王琴,国家一级演员,宿迁柳琴剧团副团长。1976年生在徐州一个梨园世家,三四岁起母亲便教她唱柳琴戏。9岁进徐州艺术学校,19岁进省柳琴剧团。白天伴舞,晚上排戏,这段经历持续了四年。
她自创了混合声唱法,把民族唱法揉进柳琴戏的唱腔里。团内一开始遇到很多阻力,有人觉得她唱的不是柳琴戏。后来老观众从“不接受”到“觉得还行”,最后变成“也挺好听的”。
2016年,她做了一个让很多人不理解的决定。她已经是国家一级演员,每年主演多部大戏。但她抱着“宿迁是柳琴戏的发源地,我要为宿迁柳琴戏做一点事”的想法,去了宿迁。宿迁市柳琴剧团2016年4月才成立,全团只有36人。
她到宿迁后接的第一部大戏是《古城拉魂》,三易其稿,三度复排,用了两年时间反复打磨。为了听取老百姓意见,剧组进学校、进社区、进乡村演出了一百多场。不是在大剧院里演的,是在学校操场、社区广场、乡村戏台上演的。

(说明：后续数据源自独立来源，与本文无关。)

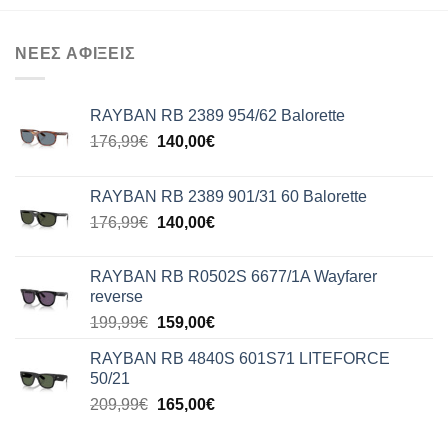
170,00€.
είναι:
135,00€.
ΝΕΕΣ ΑΦΙΞΕΙΣ
RAYBAN RB 2389 954/62 Balorette
Original
Η
176,99
€
140,00
€
price
τρέχουσα
was:
τιμή
RAYBAN RB 2389 901/31 60 Balorette
176,99€.
είναι:
Original
Η
176,99
€
140,00
€
140,00€.
price
τρέχουσα
was:
τιμή
RAYBAN RB R0502S 6677/1A Wayfarer
176,99€.
είναι:
reverse
140,00€.
Original
Η
199,99
€
159,00
€
price
τρέχουσα
RAYBAN RB 4840S 601S71 LITEFORCE
was:
τιμή
50/21
199,99€.
είναι:
Original
Η
209,99
€
165,00
€
159,00€.
price
τρέχουσα
was:
τιμή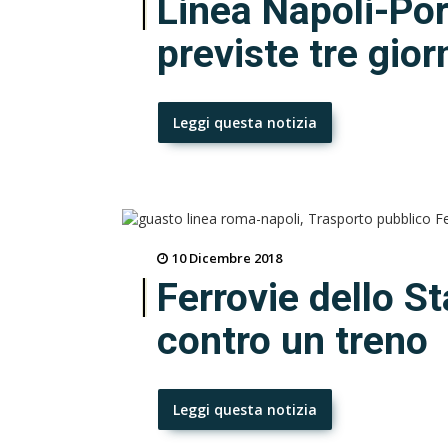
Linea Napoli-Por
previste tre gior
Leggi questa notizia
10 Dicembre 2018
Ferrovie dello St
contro un treno
Leggi questa notizia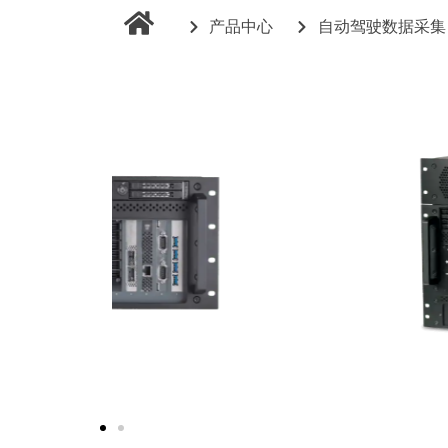
产品中心
自动驾驶数据采集
add-on GPU-B2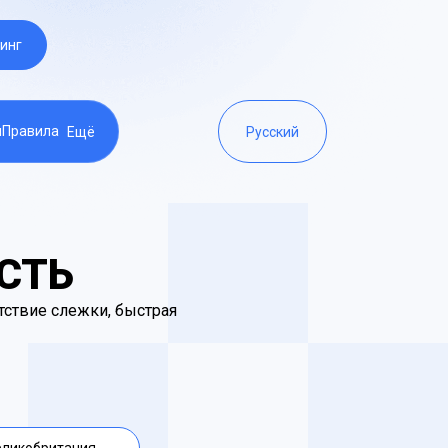
инг
ы
Правила
Ещё
Русский
СТЬ
тствие слежки, быстрая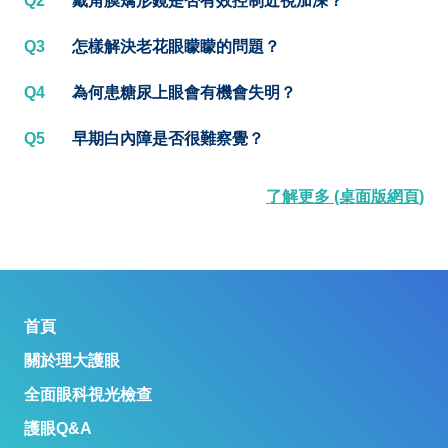
Q2
戴角膜矯形鏡是否有效控制近視加深？
Q3
怎樣解決老花眼矇矇的問題？
Q4
為何患糖尿上眼會有機會失明？
Q5
早期白內障是否很難察覺？
了解更多 (桌面版網頁)
首頁
關於理大護眼
全面眼科視光檢查
護眼Q&A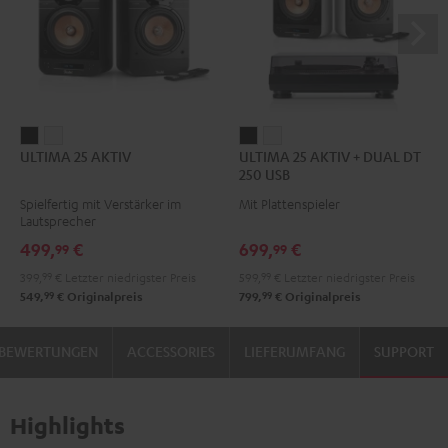
ULTIMA
ULTIMA
ULTIMA
ULTIMA
ULTIMA 25 AKTIV
ULTIMA 25 AKTIV + DUAL DT
25
25
25
25
250 USB
AKTIV
AKTIV
AKTIV
AKTIV
Spielfertig mit Verstärker im
Mit Plattenspieler
Night
Pure
+
+
Lautsprecher
Black
White
DUAL
DUAL
499,
€
699,
€
99
99
DT
DT
399,
99
€
Letzter niedrigster Preis
599,
99
€
Letzter niedrigster Preis
250
250
99
99
549,
€
Originalpreis
799,
€
Originalpreis
USB
USB
Night
Pure
BEWERTUNGEN
ACCESSORIES
LIEFERUMFANG
SUPPORT
Black
White
Highlights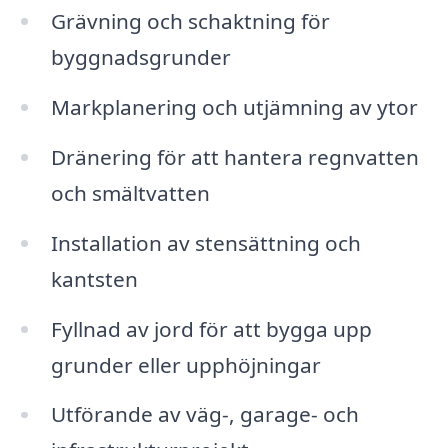
Grävning och schaktning för
byggnadsgrunder
Markplanering och utjämning av ytor
Dränering för att hantera regnvatten
och smältvatten
Installation av stensättning och
kantsten
Fyllnad av jord för att bygga upp
grunder eller upphöjningar
Utförande av väg-, garage- och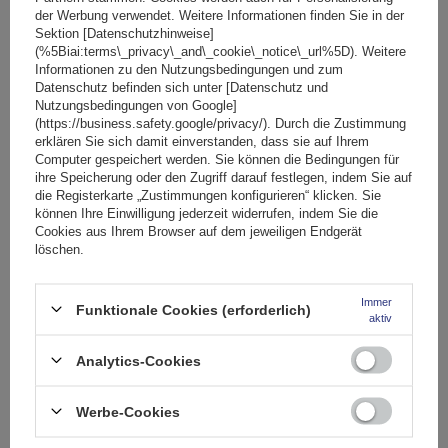
der Werbung verwendet. Weitere Informationen finden Sie in der
Sektion [Datenschutzhinweise]
(%5Biai:terms\_privacy\_and\_cookie\_notice\_url%5D). Weitere
Informationen zu den Nutzungsbedingungen und zum
Datenschutz befinden sich unter [Datenschutz und
Nutzungsbedingungen von Google]
(https://business.safety.google/privacy/). Durch die Zustimmung
erklären Sie sich damit einverstanden, dass sie auf Ihrem
Computer gespeichert werden. Sie können die Bedingungen für
ihre Speicherung oder den Zugriff darauf festlegen, indem Sie auf
die Registerkarte „Zustimmungen konfigurieren“ klicken. Sie
können Ihre Einwilligung jederzeit widerrufen, indem Sie die
Cookies aus Ihrem Browser auf dem jeweiligen Endgerät
löschen.
Immer
Funktionale Cookies (erforderlich)
aktiv
Mont Blanc Pro Rack 205 Dachträger
Analytics-Cookies
Werbe-Cookies
138,29 €
inkl. MwSt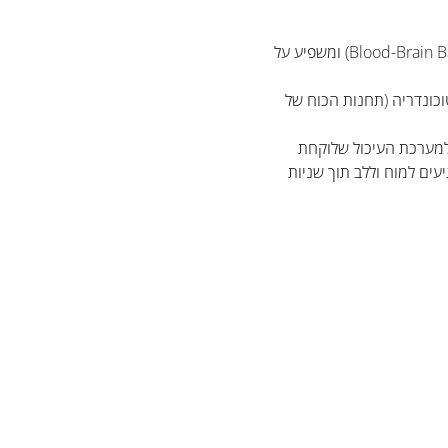
מוח: NAD חוצה את מחסום הדם-מוח (Blood-Brain Barrier) ומשפיע על
וה-NAD מגיעים למיטוכונדריה (תחנות הכוח של
 למערכת העיכול שלוקחת
גיעים למוח וללב תוך שניות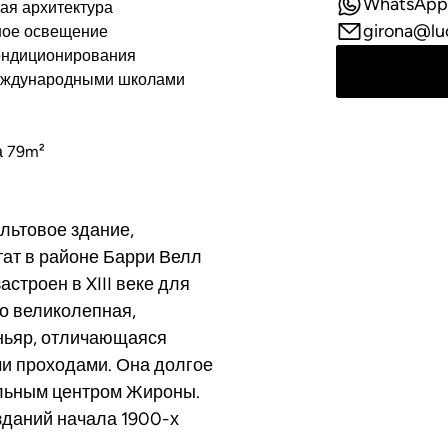
WhatsApp
ая архитектура
girona@lu
ное освещение
ондиционирования
еждународными школами
а 79m²
льтовое здание,
ат в районе Барри Велл
строен в XIII веке для
о великолепная,
ньяр, отличающаяся
и проходами. Она долгое
льным центром Жироны.
зданий начала 1900-х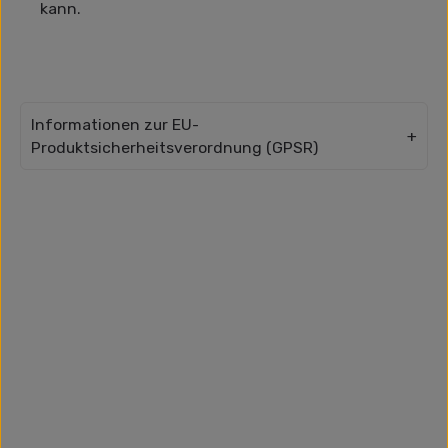
kann.
Informationen zur EU-
Produktsicherheitsverordnung (GPSR)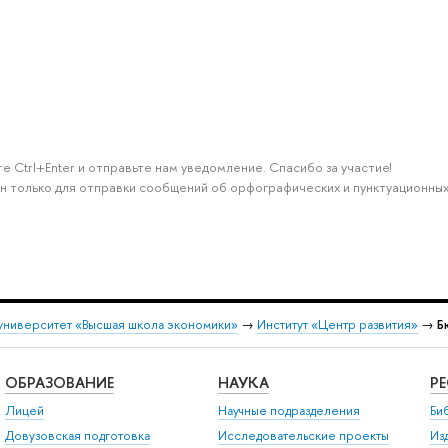
е Ctrl+Enter и отправьте нам уведомление. Спасибо за участие!
н только для отправки сообщений об орфографических и пунктуационных
университет «Высшая школа экономики»
→
Институт «Центр развития»
→
Б
ОБРАЗОВАНИЕ
НАУКА
Р
Лицей
Научные подразделения
Би
Довузовская подготовка
Исследовательские проекты
Из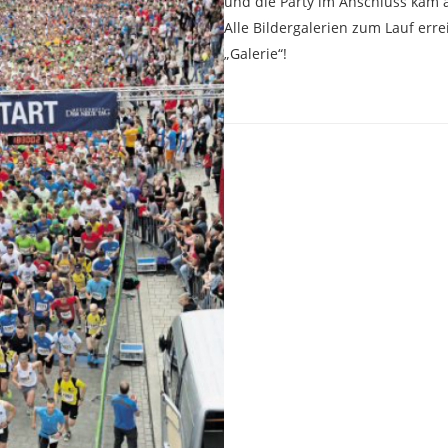
und die Party im Anschluss kam a
Alle Bildergalerien zum Lauf err
„Galerie“!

王琴说过一句话:“三天不听拉魂腔,吃饭睡觉都不香;拉魂腔一来,跑掉了绣花鞋,拉魂腔一走,撂倒了七八九。”
拉魂腔那三个字,不是白叫的
张金兰的“机关枪”式吐词,李宝琴的“铁嗓钢喉”,刘莉莉的“打花舌”,邵晓环的手把手教学,王琴在基层戏台上的坚持。
这些人干的事不一样,但都是同一件事:把拉魂腔那口气,从自己嘴里传到别人嘴里。
柳琴戏大师不是一个人的称号。是一代一代人,用嗓子、用手、用脚、用一辈子,把那口气续下来的。